Из головы не выходил разговор с отцом. Зря я не рассказал ему о признаниях Агафона. Переиграл меня боярин Морозов в кулуарных комбинациях. Если не ехать, перебьют чухломцев ратники, как еретиков, если ехать, то тоже неизвестно, что случится. Отдал распоряжение готовиться к походу завтра с утра и послал гонцов к Дорошке и Варфоломею. К дьяку, чтобы оповестить того о своём скором прибытии к нему. Забрал с собой Агафона под охраной и выдвинулся к усадьбе главного сыскаря.
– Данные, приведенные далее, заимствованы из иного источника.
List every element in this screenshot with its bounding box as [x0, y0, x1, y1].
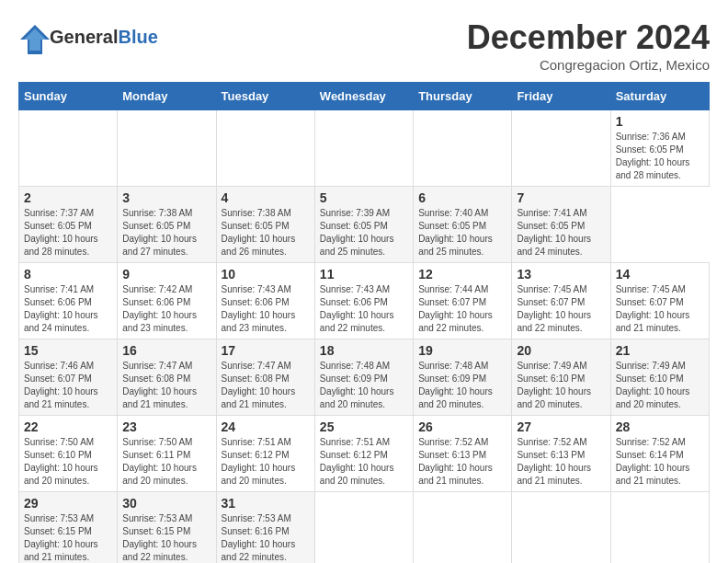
header-thursday: Thursday — [414, 83, 512, 110]
day-info: Sunrise: 7:52 AMSunset: 6:13 PMDaylight:… — [517, 436, 605, 488]
calendar-week-6: 29Sunrise: 7:53 AMSunset: 6:15 PMDayligh… — [19, 492, 710, 564]
day-cell-30: 30Sunrise: 7:53 AMSunset: 6:15 PMDayligh… — [118, 492, 216, 564]
day-cell-28: 28Sunrise: 7:52 AMSunset: 6:14 PMDayligh… — [610, 416, 709, 492]
day-number: 8 — [24, 267, 112, 282]
day-cell-23: 23Sunrise: 7:50 AMSunset: 6:11 PMDayligh… — [118, 416, 216, 492]
day-info: Sunrise: 7:49 AMSunset: 6:10 PMDaylight:… — [616, 360, 704, 411]
header-friday: Friday — [512, 83, 610, 110]
day-cell-19: 19Sunrise: 7:48 AMSunset: 6:09 PMDayligh… — [414, 339, 512, 416]
day-info: Sunrise: 7:48 AMSunset: 6:09 PMDaylight:… — [418, 360, 506, 411]
day-cell-20: 20Sunrise: 7:49 AMSunset: 6:10 PMDayligh… — [512, 339, 610, 416]
day-info: Sunrise: 7:48 AMSunset: 6:09 PMDaylight:… — [320, 360, 408, 411]
calendar-week-4: 15Sunrise: 7:46 AMSunset: 6:07 PMDayligh… — [19, 339, 710, 416]
day-cell-8: 8Sunrise: 7:41 AMSunset: 6:06 PMDaylight… — [19, 263, 118, 339]
day-info: Sunrise: 7:42 AMSunset: 6:06 PMDaylight:… — [122, 283, 210, 335]
day-number: 2 — [24, 190, 112, 205]
logo: GeneralBlue — [18, 23, 158, 51]
day-number: 26 — [418, 419, 506, 434]
empty-cell — [610, 492, 709, 564]
day-cell-27: 27Sunrise: 7:52 AMSunset: 6:13 PMDayligh… — [512, 416, 610, 492]
day-cell-18: 18Sunrise: 7:48 AMSunset: 6:09 PMDayligh… — [314, 339, 413, 416]
day-info: Sunrise: 7:37 AMSunset: 6:05 PMDaylight:… — [24, 207, 112, 259]
empty-cell — [216, 110, 314, 187]
calendar-week-3: 8Sunrise: 7:41 AMSunset: 6:06 PMDaylight… — [19, 263, 710, 339]
day-number: 9 — [122, 267, 210, 282]
day-number: 6 — [418, 190, 506, 205]
title-area: December 2024 Congregacion Ortiz, Mexico — [467, 18, 710, 73]
empty-cell — [414, 110, 512, 187]
calendar-table: SundayMondayTuesdayWednesdayThursdayFrid… — [18, 82, 710, 563]
day-info: Sunrise: 7:36 AMSunset: 6:05 PMDaylight:… — [616, 131, 704, 182]
day-cell-25: 25Sunrise: 7:51 AMSunset: 6:12 PMDayligh… — [314, 416, 413, 492]
month-title: December 2024 — [467, 18, 710, 57]
day-number: 1 — [616, 114, 704, 129]
day-number: 3 — [122, 190, 210, 205]
day-cell-2: 2Sunrise: 7:37 AMSunset: 6:05 PMDaylight… — [19, 187, 118, 263]
day-number: 7 — [517, 190, 605, 205]
day-number: 10 — [222, 267, 310, 282]
page-header: GeneralBlue December 2024 Congregacion O… — [18, 18, 710, 73]
day-cell-26: 26Sunrise: 7:52 AMSunset: 6:13 PMDayligh… — [414, 416, 512, 492]
empty-cell — [414, 492, 512, 564]
day-cell-6: 6Sunrise: 7:40 AMSunset: 6:05 PMDaylight… — [414, 187, 512, 263]
day-cell-21: 21Sunrise: 7:49 AMSunset: 6:10 PMDayligh… — [610, 339, 709, 416]
calendar-week-2: 2Sunrise: 7:37 AMSunset: 6:05 PMDaylight… — [19, 187, 710, 263]
day-number: 21 — [616, 343, 704, 358]
day-info: Sunrise: 7:38 AMSunset: 6:05 PMDaylight:… — [222, 207, 310, 259]
day-cell-5: 5Sunrise: 7:39 AMSunset: 6:05 PMDaylight… — [314, 187, 413, 263]
day-info: Sunrise: 7:43 AMSunset: 6:06 PMDaylight:… — [222, 283, 310, 335]
header-saturday: Saturday — [610, 83, 709, 110]
day-info: Sunrise: 7:45 AMSunset: 6:07 PMDaylight:… — [616, 283, 704, 335]
day-number: 25 — [320, 419, 408, 434]
header-sunday: Sunday — [19, 83, 118, 110]
day-number: 27 — [517, 419, 605, 434]
day-number: 13 — [517, 267, 605, 282]
day-number: 15 — [24, 343, 112, 358]
day-number: 18 — [320, 343, 408, 358]
day-info: Sunrise: 7:41 AMSunset: 6:05 PMDaylight:… — [517, 207, 605, 259]
day-info: Sunrise: 7:51 AMSunset: 6:12 PMDaylight:… — [222, 436, 310, 488]
day-cell-13: 13Sunrise: 7:45 AMSunset: 6:07 PMDayligh… — [512, 263, 610, 339]
day-number: 17 — [222, 343, 310, 358]
logo-icon — [18, 23, 46, 51]
day-number: 31 — [222, 496, 310, 511]
logo-text: GeneralBlue — [50, 27, 158, 48]
calendar-week-1: 1Sunrise: 7:36 AMSunset: 6:05 PMDaylight… — [19, 110, 710, 187]
day-cell-1: 1Sunrise: 7:36 AMSunset: 6:05 PMDaylight… — [610, 110, 709, 187]
day-number: 22 — [24, 419, 112, 434]
day-number: 12 — [418, 267, 506, 282]
day-number: 19 — [418, 343, 506, 358]
day-info: Sunrise: 7:53 AMSunset: 6:16 PMDaylight:… — [222, 512, 310, 563]
header-monday: Monday — [118, 83, 216, 110]
day-cell-4: 4Sunrise: 7:38 AMSunset: 6:05 PMDaylight… — [216, 187, 314, 263]
day-info: Sunrise: 7:41 AMSunset: 6:06 PMDaylight:… — [24, 283, 112, 335]
day-info: Sunrise: 7:39 AMSunset: 6:05 PMDaylight:… — [320, 207, 408, 259]
day-info: Sunrise: 7:46 AMSunset: 6:07 PMDaylight:… — [24, 360, 112, 411]
header-wednesday: Wednesday — [314, 83, 413, 110]
svg-marker-1 — [24, 29, 46, 51]
day-info: Sunrise: 7:50 AMSunset: 6:11 PMDaylight:… — [122, 436, 210, 488]
day-info: Sunrise: 7:50 AMSunset: 6:10 PMDaylight:… — [24, 436, 112, 488]
day-number: 28 — [616, 419, 704, 434]
empty-cell — [512, 492, 610, 564]
day-cell-14: 14Sunrise: 7:45 AMSunset: 6:07 PMDayligh… — [610, 263, 709, 339]
day-info: Sunrise: 7:38 AMSunset: 6:05 PMDaylight:… — [122, 207, 210, 259]
day-info: Sunrise: 7:53 AMSunset: 6:15 PMDaylight:… — [24, 512, 112, 563]
calendar-week-5: 22Sunrise: 7:50 AMSunset: 6:10 PMDayligh… — [19, 416, 710, 492]
empty-cell — [19, 110, 118, 187]
day-cell-9: 9Sunrise: 7:42 AMSunset: 6:06 PMDaylight… — [118, 263, 216, 339]
day-number: 11 — [320, 267, 408, 282]
day-cell-17: 17Sunrise: 7:47 AMSunset: 6:08 PMDayligh… — [216, 339, 314, 416]
day-cell-15: 15Sunrise: 7:46 AMSunset: 6:07 PMDayligh… — [19, 339, 118, 416]
day-cell-12: 12Sunrise: 7:44 AMSunset: 6:07 PMDayligh… — [414, 263, 512, 339]
day-info: Sunrise: 7:40 AMSunset: 6:05 PMDaylight:… — [418, 207, 506, 259]
day-number: 16 — [122, 343, 210, 358]
day-info: Sunrise: 7:47 AMSunset: 6:08 PMDaylight:… — [122, 360, 210, 411]
day-number: 14 — [616, 267, 704, 282]
day-info: Sunrise: 7:52 AMSunset: 6:13 PMDaylight:… — [418, 436, 506, 488]
day-cell-29: 29Sunrise: 7:53 AMSunset: 6:15 PMDayligh… — [19, 492, 118, 564]
day-cell-31: 31Sunrise: 7:53 AMSunset: 6:16 PMDayligh… — [216, 492, 314, 564]
empty-cell — [314, 492, 413, 564]
day-info: Sunrise: 7:49 AMSunset: 6:10 PMDaylight:… — [517, 360, 605, 411]
day-number: 4 — [222, 190, 310, 205]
Варфоломей не удивился почти ночному визиту. Привык уже к неожиданностям с моей стороны. Но моё восклицание прямо с порога его заметно ошеломило:
— Готовься стать боярином, друг мой Бартоломео!
Я коротенько в паре фраз поведал всё, что накопал на Морозова и его ближников, умолчав только о Кошаке и его кладе. Думаю, что показаний Агафона будет вполне достаточно вкупе с умением галицких сыскных дел мастеров добывать информацию. Кстати, поделился мыслями насчёт использования моего несостоявшегося боярина в наших общих интересах. И без того выпуклые глаза итальянца стали как у мопса. Агафона поместили в поруб, где раньше до него томились холопы Алимпия.
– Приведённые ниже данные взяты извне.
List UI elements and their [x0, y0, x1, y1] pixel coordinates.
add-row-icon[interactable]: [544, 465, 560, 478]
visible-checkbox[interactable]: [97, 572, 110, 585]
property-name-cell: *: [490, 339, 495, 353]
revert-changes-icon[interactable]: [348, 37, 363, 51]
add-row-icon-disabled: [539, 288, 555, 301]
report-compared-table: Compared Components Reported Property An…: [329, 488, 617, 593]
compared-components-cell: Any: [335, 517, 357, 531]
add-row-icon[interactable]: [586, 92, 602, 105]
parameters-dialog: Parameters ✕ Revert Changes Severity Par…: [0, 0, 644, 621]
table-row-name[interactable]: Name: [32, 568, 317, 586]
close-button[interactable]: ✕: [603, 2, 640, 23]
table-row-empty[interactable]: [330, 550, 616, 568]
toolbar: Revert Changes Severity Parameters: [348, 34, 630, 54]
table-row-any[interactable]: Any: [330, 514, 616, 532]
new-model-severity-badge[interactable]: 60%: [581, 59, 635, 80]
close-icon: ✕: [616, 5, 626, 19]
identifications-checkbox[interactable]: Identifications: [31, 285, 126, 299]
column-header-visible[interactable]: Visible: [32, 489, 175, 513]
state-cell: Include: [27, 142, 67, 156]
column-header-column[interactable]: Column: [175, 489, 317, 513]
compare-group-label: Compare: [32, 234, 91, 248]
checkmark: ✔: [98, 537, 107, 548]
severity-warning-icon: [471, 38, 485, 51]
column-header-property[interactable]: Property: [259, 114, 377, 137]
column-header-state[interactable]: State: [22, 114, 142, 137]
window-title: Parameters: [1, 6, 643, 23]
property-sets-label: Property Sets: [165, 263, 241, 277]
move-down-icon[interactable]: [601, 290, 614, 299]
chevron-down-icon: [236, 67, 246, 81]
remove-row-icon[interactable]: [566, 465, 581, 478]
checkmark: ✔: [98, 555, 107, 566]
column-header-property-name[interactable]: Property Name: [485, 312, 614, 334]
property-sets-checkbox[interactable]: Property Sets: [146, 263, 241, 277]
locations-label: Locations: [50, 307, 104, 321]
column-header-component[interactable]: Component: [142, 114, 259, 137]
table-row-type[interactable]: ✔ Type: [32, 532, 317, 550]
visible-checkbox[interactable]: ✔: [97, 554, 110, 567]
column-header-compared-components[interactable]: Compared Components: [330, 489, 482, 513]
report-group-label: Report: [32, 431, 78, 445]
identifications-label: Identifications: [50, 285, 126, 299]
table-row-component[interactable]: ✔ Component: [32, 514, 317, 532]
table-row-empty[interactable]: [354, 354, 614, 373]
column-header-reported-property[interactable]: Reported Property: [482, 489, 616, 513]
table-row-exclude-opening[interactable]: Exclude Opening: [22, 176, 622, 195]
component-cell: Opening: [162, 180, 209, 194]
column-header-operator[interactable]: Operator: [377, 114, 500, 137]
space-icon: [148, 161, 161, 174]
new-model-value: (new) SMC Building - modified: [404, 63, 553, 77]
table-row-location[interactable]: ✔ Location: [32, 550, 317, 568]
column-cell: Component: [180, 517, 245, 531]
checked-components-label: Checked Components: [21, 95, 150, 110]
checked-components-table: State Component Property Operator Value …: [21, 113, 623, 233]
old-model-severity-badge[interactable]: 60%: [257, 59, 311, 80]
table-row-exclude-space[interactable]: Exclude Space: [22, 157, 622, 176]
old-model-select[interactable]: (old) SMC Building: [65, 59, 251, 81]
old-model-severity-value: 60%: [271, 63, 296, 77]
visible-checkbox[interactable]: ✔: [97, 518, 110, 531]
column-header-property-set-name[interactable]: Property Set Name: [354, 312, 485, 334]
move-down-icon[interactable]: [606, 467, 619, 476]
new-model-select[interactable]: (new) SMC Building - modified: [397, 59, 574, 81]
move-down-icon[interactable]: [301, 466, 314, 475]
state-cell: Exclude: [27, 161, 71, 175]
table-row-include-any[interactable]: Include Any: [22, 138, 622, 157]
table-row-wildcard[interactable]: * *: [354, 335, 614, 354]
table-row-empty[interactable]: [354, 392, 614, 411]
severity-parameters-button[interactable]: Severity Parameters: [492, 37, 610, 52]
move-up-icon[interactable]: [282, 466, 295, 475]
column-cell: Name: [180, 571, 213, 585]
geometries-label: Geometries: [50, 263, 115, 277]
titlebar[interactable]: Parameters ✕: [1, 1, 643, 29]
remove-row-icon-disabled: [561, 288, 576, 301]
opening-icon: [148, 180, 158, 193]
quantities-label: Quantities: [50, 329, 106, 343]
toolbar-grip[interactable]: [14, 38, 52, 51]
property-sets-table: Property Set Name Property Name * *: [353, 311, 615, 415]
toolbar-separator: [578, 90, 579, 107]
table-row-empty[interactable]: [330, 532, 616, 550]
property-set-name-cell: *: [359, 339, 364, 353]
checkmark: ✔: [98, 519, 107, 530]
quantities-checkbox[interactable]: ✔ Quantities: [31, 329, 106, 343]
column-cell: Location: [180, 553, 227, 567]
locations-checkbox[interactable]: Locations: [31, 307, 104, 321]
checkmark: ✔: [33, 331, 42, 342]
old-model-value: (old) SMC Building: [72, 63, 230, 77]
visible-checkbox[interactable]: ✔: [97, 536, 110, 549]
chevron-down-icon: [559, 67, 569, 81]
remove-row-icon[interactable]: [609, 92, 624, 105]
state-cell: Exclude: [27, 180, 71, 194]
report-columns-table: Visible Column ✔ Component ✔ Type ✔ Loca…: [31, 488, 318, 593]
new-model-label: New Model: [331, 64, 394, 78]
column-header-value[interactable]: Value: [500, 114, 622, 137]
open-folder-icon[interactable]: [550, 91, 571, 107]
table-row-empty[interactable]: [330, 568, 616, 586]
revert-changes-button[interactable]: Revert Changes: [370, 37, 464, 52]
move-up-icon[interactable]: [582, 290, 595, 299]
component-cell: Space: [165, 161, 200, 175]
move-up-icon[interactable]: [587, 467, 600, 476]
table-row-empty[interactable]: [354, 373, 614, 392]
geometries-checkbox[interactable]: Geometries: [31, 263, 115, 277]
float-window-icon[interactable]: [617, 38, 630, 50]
Думаю, что на этот раз промаха не случится и коварный дворецкий сам угодит в волчью яму. Любишь расставлять ловушки для других — попробуй то же самое на своей толстобрюхой шкуре. В истории боярин Семён успел много чем напакостить моему отцу, пока его самого не прирезали мои старшие братья в набережных сенях кремлёвского дворца в Москве. Это произойдёт года через три, но игра уже будет проигранной. Вскоре Василий мелкий возвратит себе великое княжение. Надеюсь, теперь такой вираж в истории уже не состоится.
Перед сном прошёл к Акиму и попросил отрядить мне двух бойцов, и чтобы они меня подняли до зари, со вторыми петухами. А ещё ко мне вдруг напросилась Соболица. Теряясь в догадках, согласился принять её. Ничего не имел против того, чтобы взаимно утешиться в постели. Однако, девушка быстро подошла к мне и опустилась на колени, умоляя взять её в послужильцы. Хочет де с господином своим в бой пойти. Если бы нормально соображал, то, может быть, и отказался. Пускать девицу-красу в воинский коллектив, всё равно, что курицу в вольер с лисами. Ошалевший от всего произошедшего в этот день, согласился.
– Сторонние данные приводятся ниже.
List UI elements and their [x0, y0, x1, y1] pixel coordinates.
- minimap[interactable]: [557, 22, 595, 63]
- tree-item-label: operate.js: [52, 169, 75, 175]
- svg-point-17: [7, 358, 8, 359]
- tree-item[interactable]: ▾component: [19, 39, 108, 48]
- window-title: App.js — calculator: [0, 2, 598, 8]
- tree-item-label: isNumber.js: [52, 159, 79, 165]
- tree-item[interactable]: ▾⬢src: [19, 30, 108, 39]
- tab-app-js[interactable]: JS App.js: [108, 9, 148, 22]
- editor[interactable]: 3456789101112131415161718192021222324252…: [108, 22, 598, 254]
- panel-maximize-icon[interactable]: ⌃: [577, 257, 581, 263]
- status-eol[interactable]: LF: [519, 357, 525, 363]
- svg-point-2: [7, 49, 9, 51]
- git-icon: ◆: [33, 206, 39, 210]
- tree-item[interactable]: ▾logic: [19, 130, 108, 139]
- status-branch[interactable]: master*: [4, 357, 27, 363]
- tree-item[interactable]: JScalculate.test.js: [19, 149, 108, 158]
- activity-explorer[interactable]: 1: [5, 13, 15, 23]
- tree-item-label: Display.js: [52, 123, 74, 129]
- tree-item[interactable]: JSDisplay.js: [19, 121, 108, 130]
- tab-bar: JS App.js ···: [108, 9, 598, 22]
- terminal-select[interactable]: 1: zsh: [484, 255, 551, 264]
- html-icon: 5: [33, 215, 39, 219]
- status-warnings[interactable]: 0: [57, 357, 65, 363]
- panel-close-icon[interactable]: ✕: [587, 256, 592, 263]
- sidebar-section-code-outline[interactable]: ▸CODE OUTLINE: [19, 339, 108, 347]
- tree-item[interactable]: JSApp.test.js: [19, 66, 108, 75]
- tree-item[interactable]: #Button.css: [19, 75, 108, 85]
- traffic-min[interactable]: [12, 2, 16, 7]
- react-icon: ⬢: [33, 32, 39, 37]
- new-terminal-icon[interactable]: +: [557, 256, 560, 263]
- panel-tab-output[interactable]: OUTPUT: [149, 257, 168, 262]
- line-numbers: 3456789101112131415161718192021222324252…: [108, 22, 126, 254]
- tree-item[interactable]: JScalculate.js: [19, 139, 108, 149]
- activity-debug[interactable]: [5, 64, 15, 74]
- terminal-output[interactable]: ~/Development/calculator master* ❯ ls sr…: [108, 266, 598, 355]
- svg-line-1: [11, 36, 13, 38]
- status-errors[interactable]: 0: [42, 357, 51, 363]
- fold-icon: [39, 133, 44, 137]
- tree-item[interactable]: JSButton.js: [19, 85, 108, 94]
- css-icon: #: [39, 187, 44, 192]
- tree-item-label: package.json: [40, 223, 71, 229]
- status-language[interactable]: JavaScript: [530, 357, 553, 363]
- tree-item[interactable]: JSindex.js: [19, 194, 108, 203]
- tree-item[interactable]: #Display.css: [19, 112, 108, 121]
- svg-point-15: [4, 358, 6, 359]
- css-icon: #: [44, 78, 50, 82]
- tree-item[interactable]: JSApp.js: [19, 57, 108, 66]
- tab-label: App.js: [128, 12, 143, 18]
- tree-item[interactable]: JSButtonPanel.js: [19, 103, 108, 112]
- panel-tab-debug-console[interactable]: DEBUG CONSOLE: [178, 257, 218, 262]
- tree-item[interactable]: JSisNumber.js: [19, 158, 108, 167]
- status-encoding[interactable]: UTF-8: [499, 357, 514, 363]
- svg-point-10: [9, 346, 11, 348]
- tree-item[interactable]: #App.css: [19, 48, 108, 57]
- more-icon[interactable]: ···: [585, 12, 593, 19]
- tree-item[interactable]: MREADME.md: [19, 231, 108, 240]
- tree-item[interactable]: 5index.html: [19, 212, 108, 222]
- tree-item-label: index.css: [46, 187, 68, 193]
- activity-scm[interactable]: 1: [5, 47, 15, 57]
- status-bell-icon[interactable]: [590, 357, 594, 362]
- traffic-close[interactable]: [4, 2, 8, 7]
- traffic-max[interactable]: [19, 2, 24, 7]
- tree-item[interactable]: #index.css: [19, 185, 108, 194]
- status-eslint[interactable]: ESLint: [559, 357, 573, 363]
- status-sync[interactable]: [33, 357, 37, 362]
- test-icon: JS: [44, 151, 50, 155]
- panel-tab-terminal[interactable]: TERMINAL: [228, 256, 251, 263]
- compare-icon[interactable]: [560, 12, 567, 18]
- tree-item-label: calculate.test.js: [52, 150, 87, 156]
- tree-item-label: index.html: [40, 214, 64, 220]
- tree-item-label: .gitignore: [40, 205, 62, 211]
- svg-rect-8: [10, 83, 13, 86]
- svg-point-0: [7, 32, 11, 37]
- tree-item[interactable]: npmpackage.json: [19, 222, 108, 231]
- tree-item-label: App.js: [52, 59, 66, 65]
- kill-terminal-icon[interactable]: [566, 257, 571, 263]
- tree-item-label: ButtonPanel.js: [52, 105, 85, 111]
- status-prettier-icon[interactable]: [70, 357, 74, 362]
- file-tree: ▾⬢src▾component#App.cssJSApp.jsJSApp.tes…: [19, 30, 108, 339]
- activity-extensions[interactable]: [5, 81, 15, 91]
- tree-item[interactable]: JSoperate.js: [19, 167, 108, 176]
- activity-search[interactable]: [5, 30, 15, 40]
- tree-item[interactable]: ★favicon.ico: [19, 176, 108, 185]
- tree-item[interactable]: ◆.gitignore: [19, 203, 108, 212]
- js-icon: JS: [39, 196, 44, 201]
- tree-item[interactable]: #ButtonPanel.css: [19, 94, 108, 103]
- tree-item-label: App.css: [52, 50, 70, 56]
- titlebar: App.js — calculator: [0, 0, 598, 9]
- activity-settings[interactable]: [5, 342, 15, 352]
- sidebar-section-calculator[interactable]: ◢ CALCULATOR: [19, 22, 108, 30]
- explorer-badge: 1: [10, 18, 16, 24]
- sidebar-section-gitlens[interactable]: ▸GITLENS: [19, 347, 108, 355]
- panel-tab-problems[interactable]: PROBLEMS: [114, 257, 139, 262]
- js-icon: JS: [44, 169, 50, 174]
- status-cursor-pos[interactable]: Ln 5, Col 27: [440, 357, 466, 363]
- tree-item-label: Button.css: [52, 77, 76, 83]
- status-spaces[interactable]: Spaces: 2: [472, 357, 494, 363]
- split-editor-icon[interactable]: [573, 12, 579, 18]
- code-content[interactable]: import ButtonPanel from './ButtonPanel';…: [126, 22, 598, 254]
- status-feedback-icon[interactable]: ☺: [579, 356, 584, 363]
С первыми брызгами рассвета я уже подъезжал со своим эскортом к воротам города. В руках держал обёрнутый полотном ларец и пару просмоленных палок. Город ещё спал, но на посаде уже стартовал очередной трудовой день. Было довольно туманно и неожиданно холодно. Оставил провожатых примерно в том же месте, когда посещал Галаню и велел им возвращаться в усадьбу. Направил коня в другую сторону, убедившись, что за мной никто не следит. Нужно было объехать город по восточной стороне и где-то у кремеля разыскать то место, где мы с Фокой выбрались на поверхность. Помнились под холмом разрушенные хозяйственные постройки.
В тумане с трудом различались очертания деревьев и рельеф местности. Приходилось подниматься на пригорки и нырять с них вниз, будто в молочные озёра. Заря разгоралась всё сильнее. Ветер понемногу разгонял туман. Постройки увиделись издалека. Немного пришлось полазить по развалинам, чтобы найти полуразвалившуюся печь. Чтобы не пачкать одежду разделся до исподнего и забрался в устье печи. Зажёг факел трутом и спустился вниз по кирпичной лесенке. В прошлый раз заметил боковые отходы от основного лаза, через десять шагов закончившиеся тупиком. Здесь и закопал свой клад. Выбрался из тайника и осторожно осмотрелся. Вроде бы никого поблизости не было. Вскочил на коня и помчался к месту сбора на поляне за восточным посадом.